Manufacturer: Scammell China
User: Detroit & Cleveland Line (D&C)
Pattern name: D&C-4A Frog Pattern
Distributor: Osborne, Boynton & Osborne, Detroit
Date of platter: circa 1912 – 1919
Notes: Originating in 1849, the Detroit & Cleveland Line was known as "The Grand Fleet of the Great Lakes." The D&C main route lay diagonally across the lake where railroad tracks could never run parallel. Its primary routes were between Detroit, MI and Cleveland, OH, and other routes lead to Buffalo, NY. Charters and day-trips were also offered. Most scheduled sailings were overnight sailings, landing in the morning after departure.

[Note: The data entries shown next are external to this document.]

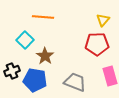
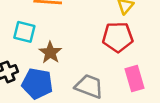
cyan square: (25, 40) -> (24, 32), turned -30

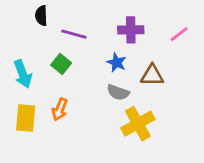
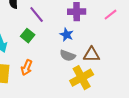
purple line: (74, 34) -> (37, 15), turned 36
brown triangle: (152, 75) -> (92, 55), moved

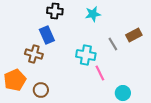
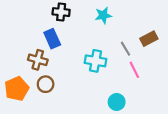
pink line: (100, 73) -> (134, 70), moved
brown circle: (41, 90) -> (46, 84), moved
cyan circle: (123, 93) -> (117, 102), moved

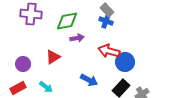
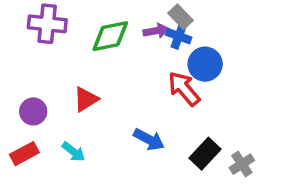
purple arrow: (77, 38) -> (156, 31), moved
red arrow: (109, 51) -> (184, 89), turned 35
blue circle: (125, 62) -> (205, 64), moved

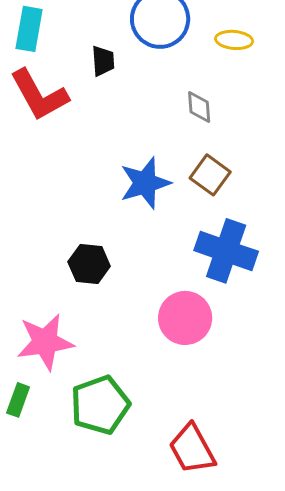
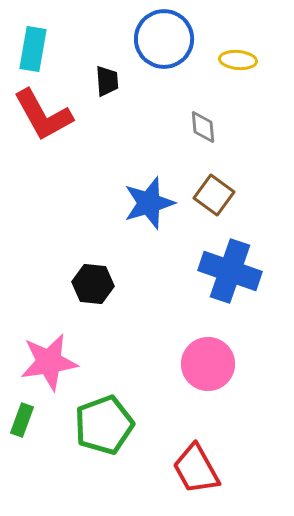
pink circle: (185, 318) -> (208, 364), moved

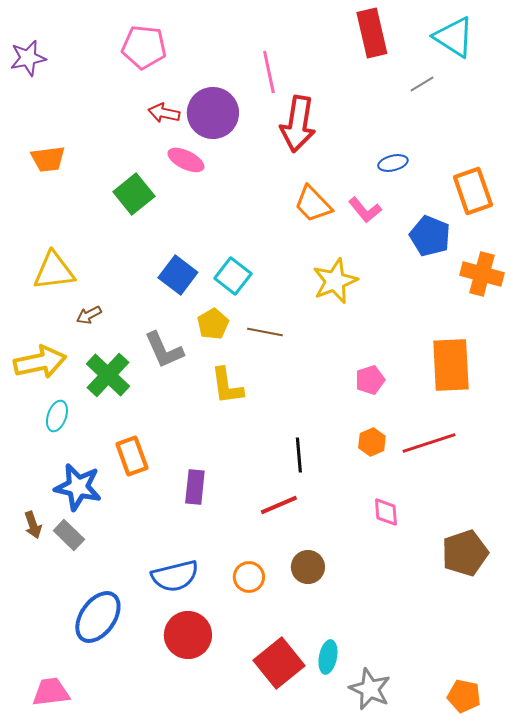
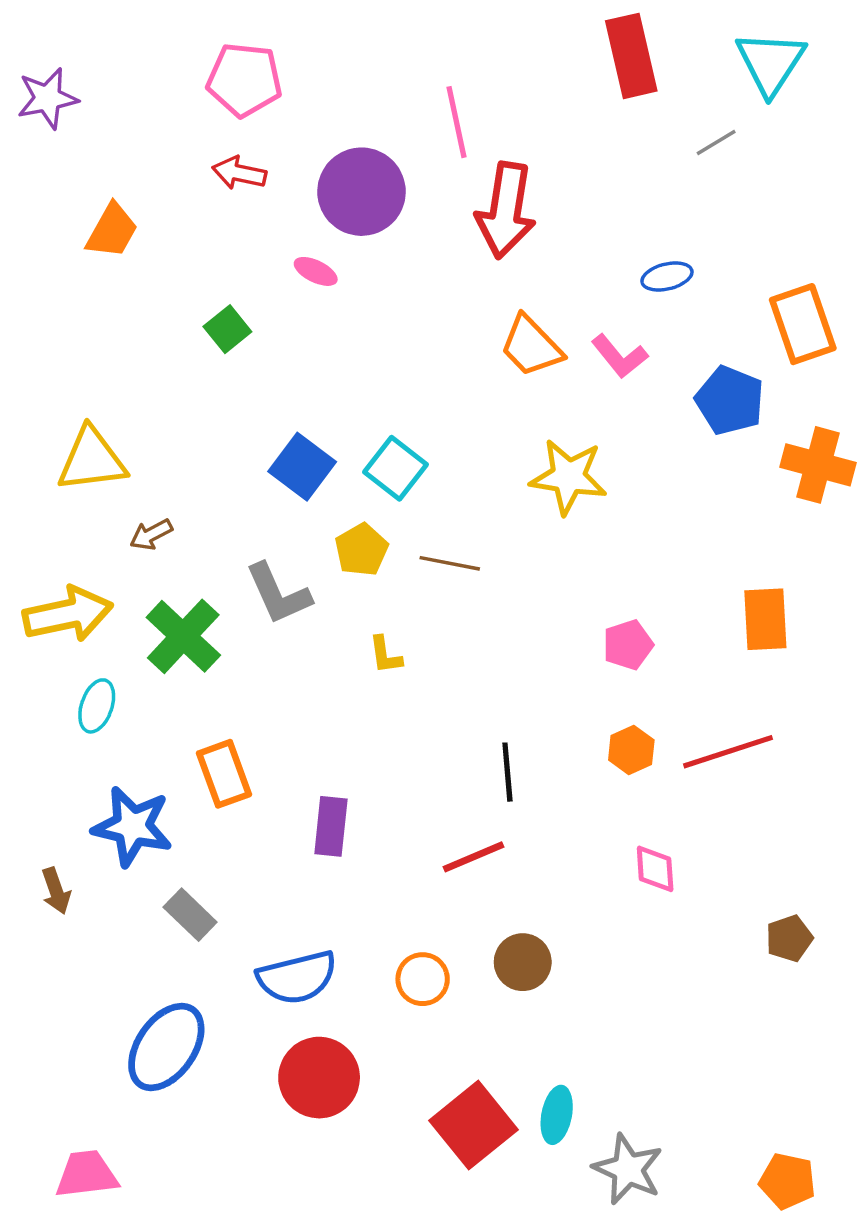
cyan triangle: (454, 37) -> (770, 63), turned 30
red arrow: (164, 113) -> (239, 173), moved
orange trapezoid: (48, 159) -> (112, 231), moved, turned -54
pink ellipse: (186, 160) -> (316, 271), size x0.7
green square: (134, 194) -> (227, 329), size x0.7
yellow star: (335, 281) -> (569, 477), turned 30
orange rectangle: (451, 365) -> (765, 619), size x0.7
yellow L-shape: (227, 386) -> (385, 655), size x0.6
gray rectangle: (69, 535) -> (190, 915), moved
brown pentagon: (465, 553) -> (789, 938), size x0.6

In 1949, the Detroit & Cleveland Navigation Company had seven ships in operation. The fleet consisted of massive, multi-funneled, tall-stemmed, steel-hulled sidewheelers, complete with grand salons and galleried dining rooms. The company's name was familiar in states throughout the lower Great Lakes region for nearly a century until its cessation in 1950. The D&C logo was widely seen in newspaper advertisements and billboards of the time.
The frog prominently displayed in the logo is explained on the Historic Detroit website. In writing about the City of Detroit III and its lavish trappings, there is this: "The room [wine cellar] was covered in Pewabic tiles and fashioned with massive, hand-hewn oak beams with a large oak bar at one end. Behind the bar was a mural of a gnome painting a frog. The little critters were the D&C's mascot."
Lamberton China white body with a frog peering out from a water lily blossom with "D&C" in script in the leaf below. On the opposing border the water lily motif is repeated without the frog. There are three squiggly pin lines around the platter that culminate top and bottom in a graceful Art Nouveau pattern of water lily leaves.